Doctor of Philosophy

Program

Computer Science

Supervisor

Charles X. Ling

Abstract

Web search engines have been adopted by most universities for searching webpages in their own domains. Basically, a user sends keywords to the search engine and the search engine returns a flat ranked list of webpages. However, in university search, user queries are usually related to topics. Simple keyword queries are often insufficient to express topics as keywords. On the other hand, most E-commerce sites allow users to browse and search products in various hierarchies. It would be ideal if hierarchical browsing and keyword search can be seamlessly combined for university search engines. The main difficulty is to automatically classify and rank a massive number of webpages into the topic hierarchies for universities.

In this thesis, we use machine learning and data mining techniques to build a novel hybrid search engine with integrated hierarchies for universities, called SEEU (Search Engine with hiErarchy for Universities).
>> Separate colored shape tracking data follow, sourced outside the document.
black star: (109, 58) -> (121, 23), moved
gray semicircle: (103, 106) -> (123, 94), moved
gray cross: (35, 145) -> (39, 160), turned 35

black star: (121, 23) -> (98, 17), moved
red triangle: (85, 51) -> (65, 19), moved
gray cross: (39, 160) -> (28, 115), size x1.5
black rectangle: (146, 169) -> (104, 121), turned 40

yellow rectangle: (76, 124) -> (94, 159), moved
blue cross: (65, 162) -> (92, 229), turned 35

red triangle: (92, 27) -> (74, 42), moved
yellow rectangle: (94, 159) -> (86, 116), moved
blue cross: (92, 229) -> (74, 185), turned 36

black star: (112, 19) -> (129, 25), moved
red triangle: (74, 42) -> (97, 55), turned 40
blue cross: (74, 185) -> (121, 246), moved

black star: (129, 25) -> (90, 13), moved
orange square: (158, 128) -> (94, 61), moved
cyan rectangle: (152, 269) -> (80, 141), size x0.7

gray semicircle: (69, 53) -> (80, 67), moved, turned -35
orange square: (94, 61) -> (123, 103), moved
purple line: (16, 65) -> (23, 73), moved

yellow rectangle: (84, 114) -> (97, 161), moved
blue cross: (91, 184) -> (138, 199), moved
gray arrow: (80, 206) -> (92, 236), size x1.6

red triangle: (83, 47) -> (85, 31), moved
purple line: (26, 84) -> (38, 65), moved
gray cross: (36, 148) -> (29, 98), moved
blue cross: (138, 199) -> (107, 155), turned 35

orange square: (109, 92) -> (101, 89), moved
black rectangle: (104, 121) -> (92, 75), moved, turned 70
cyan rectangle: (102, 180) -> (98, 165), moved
Firstly, we study the problem of effective hierarchical webpage classification. We develop a parallel webpage classification system based on Support Vector Machines. With extensive experiments on the well-known ODP (Open Directory Project) dataset, we empirically demonstrate that our hierarchical classification system is very effective and outperforms the traditional flat classification approaches significantly.

Secondly, we study the problem of integrating hierarchical classification into the ranking system of keywords-based search engines. We propose a novel ranking framework, called ERIC (Enhanced Ranking by hIerarchical Classification), for search engines with hierarchies. Experimental results on four large-scale TREC (Text REtrieval Conference) web search datasets show that our ranking system with hierarchical classification outperforms the traditional flat keywords-based search methods significantly.

Thirdly, we propose a novel active learning framework to improve the performance of hierarchical classification, which is important for ranking webpages in hierarchies. From our experiments on the benchmark text datasets, we find that our active learning framework can achieve good classification performance yet save a considerable number of labeling effort compared with the state-of-the-art active learning methods for hierarchical text classification.

Fourthly, based on the proposed classification and ranking methods, we present a novel hierarchical classification framework for mining academic topics from university webpages. We build an academic topic hierarchy based on the commonly accepted Wikipedia academic disciplines. Based on this hierarchy, we train a hierarchical classifier and apply it to mine academic topics. According to our comprehensive analysis, the academic topics mined by our method are reasonable and consistent with the real-world topic distribution in universities.

Finally, we combine all the proposed techniques together and implement the SEEU search engine. According to two usability studies conducted in the ECE and the CS departments at our university, SEEU is favored by the majority of participants.

To conclude, the main contribution of this thesis is a novel search engine, called SEEU, for universities. We discuss the challenges toward building SEEU and propose effective machine learning and data mining methods to tackle them. With extensive experiments on well-known benchmark datasets and real-world university webpage datasets, we demonstrate that our system is very effective. In addition, two usability studies of SEEU in our university show that SEEU has a great promise for university search.